Task prompt: If a line in the data below holds the word "state", include it in the count. Give only the final number.

(Records contained in a dataset)

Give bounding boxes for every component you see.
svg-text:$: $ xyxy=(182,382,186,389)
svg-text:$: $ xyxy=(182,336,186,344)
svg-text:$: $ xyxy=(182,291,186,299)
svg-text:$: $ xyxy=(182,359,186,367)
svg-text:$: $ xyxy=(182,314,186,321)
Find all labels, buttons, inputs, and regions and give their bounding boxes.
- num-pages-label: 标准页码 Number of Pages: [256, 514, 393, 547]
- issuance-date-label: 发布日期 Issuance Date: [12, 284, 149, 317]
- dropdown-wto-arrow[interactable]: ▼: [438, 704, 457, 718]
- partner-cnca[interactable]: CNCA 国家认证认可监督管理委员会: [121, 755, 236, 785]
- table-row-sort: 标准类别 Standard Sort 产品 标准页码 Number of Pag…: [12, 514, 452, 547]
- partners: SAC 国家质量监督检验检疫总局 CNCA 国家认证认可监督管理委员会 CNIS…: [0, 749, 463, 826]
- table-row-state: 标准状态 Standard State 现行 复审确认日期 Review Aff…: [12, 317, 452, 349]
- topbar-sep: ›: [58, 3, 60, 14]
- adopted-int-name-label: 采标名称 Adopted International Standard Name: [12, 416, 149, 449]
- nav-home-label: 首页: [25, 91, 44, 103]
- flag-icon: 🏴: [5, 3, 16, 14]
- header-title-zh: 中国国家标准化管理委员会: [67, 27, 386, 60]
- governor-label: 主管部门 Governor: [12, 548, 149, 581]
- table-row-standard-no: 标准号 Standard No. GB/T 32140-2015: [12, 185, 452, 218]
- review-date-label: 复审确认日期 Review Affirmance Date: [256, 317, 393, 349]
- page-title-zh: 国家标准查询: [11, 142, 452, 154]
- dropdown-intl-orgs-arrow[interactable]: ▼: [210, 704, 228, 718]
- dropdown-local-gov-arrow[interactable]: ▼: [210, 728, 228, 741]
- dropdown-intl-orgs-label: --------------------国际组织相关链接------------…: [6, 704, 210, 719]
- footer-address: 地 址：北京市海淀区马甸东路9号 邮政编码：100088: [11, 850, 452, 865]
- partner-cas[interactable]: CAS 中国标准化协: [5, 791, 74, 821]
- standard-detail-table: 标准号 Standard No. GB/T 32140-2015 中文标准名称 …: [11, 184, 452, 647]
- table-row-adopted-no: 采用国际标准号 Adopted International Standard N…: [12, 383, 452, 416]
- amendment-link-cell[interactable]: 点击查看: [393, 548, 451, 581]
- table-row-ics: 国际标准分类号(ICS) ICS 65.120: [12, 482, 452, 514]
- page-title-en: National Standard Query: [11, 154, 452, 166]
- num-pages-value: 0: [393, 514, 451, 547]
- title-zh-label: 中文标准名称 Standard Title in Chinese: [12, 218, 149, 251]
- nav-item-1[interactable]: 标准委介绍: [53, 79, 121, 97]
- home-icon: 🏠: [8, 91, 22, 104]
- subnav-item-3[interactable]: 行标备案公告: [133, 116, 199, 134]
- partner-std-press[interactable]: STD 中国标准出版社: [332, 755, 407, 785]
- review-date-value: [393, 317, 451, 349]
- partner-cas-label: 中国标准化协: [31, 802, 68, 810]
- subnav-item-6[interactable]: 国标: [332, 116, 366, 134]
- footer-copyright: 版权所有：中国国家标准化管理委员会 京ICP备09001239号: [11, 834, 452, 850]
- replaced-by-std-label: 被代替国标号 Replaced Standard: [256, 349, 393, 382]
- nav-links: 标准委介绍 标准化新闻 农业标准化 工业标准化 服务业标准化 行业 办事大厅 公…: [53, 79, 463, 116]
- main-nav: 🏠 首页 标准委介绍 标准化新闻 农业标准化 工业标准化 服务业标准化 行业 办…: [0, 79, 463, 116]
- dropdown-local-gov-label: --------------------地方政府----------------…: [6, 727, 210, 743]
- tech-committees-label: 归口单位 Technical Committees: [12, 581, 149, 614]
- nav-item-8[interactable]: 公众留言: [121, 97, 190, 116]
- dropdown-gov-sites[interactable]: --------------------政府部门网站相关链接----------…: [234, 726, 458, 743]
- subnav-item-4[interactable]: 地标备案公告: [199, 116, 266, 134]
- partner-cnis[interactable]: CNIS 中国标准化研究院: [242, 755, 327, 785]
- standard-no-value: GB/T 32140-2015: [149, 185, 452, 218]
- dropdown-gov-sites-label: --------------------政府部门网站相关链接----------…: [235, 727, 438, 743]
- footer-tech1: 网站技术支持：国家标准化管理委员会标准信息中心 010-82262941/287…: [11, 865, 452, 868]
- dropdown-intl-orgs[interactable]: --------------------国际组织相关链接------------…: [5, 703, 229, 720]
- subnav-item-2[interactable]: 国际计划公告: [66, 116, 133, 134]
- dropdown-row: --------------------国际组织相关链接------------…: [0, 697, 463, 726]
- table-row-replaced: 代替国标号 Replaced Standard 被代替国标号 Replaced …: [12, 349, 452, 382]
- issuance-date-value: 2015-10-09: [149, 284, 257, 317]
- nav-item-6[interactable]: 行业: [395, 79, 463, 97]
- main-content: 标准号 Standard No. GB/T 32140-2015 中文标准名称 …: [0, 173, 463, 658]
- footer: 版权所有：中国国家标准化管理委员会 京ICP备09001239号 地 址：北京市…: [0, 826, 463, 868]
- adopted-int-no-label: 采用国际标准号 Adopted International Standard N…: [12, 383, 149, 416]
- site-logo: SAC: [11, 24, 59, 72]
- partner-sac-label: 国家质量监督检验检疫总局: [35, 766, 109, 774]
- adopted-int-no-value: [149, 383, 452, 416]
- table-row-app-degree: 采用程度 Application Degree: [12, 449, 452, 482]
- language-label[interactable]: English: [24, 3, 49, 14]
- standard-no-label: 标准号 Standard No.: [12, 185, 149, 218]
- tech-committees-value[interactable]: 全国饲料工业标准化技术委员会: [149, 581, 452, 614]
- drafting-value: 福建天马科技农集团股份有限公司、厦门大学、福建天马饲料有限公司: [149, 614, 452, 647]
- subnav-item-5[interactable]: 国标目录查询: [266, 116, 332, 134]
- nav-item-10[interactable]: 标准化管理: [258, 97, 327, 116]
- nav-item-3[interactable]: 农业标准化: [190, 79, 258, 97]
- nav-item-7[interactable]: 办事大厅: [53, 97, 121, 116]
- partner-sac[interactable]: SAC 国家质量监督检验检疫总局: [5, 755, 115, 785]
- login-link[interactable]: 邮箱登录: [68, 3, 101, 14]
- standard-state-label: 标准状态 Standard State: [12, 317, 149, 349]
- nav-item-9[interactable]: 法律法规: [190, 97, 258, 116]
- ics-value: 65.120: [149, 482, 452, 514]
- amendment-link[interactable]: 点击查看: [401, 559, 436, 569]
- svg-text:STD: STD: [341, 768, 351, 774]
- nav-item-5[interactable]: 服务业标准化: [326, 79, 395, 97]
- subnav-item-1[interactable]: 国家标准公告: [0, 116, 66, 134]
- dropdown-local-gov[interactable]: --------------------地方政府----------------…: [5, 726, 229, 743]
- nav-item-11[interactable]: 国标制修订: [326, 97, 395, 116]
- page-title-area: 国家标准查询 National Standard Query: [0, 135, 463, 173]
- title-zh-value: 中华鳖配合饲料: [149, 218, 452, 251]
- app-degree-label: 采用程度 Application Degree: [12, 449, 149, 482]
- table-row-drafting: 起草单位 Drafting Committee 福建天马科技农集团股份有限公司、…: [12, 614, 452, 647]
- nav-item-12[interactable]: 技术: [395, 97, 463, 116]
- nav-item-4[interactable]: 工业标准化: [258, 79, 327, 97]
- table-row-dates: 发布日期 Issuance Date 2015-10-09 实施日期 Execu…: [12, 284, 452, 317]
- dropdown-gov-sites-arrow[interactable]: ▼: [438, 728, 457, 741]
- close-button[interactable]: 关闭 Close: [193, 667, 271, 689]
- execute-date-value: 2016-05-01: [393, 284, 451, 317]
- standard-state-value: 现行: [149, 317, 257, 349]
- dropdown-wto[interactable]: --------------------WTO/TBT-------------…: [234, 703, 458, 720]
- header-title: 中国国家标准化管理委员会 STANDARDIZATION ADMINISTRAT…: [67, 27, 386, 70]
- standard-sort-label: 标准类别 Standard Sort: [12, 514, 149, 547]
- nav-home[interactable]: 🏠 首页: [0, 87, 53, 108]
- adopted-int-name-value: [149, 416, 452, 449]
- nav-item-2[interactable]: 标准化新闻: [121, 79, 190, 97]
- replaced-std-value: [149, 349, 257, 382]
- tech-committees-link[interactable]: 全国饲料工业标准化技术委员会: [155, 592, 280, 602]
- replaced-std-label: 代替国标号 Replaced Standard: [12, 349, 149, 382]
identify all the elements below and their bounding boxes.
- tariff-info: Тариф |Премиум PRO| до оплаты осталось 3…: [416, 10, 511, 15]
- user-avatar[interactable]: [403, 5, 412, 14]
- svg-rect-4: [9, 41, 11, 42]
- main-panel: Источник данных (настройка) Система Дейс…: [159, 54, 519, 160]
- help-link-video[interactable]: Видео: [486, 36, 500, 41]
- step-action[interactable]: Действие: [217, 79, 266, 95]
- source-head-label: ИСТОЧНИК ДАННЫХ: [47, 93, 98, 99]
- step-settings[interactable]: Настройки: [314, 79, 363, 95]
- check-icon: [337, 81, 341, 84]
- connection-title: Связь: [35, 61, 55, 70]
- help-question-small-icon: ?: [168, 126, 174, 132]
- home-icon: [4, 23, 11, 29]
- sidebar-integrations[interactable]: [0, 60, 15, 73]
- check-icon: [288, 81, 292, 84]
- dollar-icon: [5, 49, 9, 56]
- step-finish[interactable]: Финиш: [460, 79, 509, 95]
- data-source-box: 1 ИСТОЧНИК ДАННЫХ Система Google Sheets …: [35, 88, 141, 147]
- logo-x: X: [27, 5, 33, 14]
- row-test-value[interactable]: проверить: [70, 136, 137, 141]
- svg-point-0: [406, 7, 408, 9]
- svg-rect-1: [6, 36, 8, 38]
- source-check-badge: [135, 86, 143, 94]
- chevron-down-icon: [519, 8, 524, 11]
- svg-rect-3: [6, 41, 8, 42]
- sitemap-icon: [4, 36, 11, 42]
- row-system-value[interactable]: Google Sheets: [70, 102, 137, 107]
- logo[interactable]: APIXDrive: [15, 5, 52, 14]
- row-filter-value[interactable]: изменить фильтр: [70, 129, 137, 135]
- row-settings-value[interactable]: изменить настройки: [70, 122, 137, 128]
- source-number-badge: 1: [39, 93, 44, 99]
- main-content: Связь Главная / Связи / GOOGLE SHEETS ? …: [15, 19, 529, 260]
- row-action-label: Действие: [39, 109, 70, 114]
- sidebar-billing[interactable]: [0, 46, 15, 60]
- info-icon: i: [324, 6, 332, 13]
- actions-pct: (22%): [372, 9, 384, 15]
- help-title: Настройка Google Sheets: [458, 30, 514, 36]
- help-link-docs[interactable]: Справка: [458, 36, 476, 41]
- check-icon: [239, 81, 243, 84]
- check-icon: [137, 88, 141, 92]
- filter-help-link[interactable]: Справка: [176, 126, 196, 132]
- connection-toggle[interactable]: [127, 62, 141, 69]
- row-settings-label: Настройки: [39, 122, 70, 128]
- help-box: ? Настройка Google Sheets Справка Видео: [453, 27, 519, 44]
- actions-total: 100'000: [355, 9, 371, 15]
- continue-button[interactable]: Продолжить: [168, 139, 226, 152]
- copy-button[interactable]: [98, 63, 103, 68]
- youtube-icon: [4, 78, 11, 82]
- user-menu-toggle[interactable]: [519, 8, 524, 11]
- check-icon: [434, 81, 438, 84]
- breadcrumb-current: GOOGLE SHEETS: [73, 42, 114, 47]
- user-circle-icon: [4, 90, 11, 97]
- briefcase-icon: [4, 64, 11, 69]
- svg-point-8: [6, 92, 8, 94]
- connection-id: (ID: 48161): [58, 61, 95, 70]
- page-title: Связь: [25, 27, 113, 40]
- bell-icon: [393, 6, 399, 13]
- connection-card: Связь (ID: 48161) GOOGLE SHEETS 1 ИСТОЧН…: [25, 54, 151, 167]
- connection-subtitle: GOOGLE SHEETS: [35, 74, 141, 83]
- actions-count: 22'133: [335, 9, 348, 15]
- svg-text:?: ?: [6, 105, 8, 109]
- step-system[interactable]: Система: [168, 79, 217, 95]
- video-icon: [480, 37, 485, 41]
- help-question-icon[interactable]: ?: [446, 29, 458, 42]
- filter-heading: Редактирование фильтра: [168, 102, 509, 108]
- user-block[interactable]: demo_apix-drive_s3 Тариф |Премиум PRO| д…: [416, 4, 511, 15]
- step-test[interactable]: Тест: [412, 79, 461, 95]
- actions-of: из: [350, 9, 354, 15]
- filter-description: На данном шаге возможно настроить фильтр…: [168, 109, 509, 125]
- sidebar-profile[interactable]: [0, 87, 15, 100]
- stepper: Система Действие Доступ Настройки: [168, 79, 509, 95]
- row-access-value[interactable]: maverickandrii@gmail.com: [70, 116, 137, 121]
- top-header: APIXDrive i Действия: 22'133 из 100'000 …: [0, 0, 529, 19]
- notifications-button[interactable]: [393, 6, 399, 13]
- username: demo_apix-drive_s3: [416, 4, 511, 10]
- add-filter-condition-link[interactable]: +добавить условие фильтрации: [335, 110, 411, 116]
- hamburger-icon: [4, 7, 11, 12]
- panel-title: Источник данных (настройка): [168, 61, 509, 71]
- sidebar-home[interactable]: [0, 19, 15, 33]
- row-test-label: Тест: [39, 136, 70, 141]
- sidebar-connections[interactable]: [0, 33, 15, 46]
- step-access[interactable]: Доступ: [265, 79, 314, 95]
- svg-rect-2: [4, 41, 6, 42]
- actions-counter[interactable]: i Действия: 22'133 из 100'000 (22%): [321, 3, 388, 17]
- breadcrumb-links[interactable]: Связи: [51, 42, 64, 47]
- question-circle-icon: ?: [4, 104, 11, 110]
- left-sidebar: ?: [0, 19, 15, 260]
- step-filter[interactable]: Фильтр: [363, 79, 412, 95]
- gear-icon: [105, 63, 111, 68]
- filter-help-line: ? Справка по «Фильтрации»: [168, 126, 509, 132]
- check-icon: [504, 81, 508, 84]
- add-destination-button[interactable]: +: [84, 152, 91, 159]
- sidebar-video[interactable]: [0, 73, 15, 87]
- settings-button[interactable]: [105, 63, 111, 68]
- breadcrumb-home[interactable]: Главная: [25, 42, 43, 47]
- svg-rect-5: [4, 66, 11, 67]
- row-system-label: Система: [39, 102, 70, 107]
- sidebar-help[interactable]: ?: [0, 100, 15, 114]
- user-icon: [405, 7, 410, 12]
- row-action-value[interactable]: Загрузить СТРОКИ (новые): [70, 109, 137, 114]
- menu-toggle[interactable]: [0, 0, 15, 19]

Task response: 3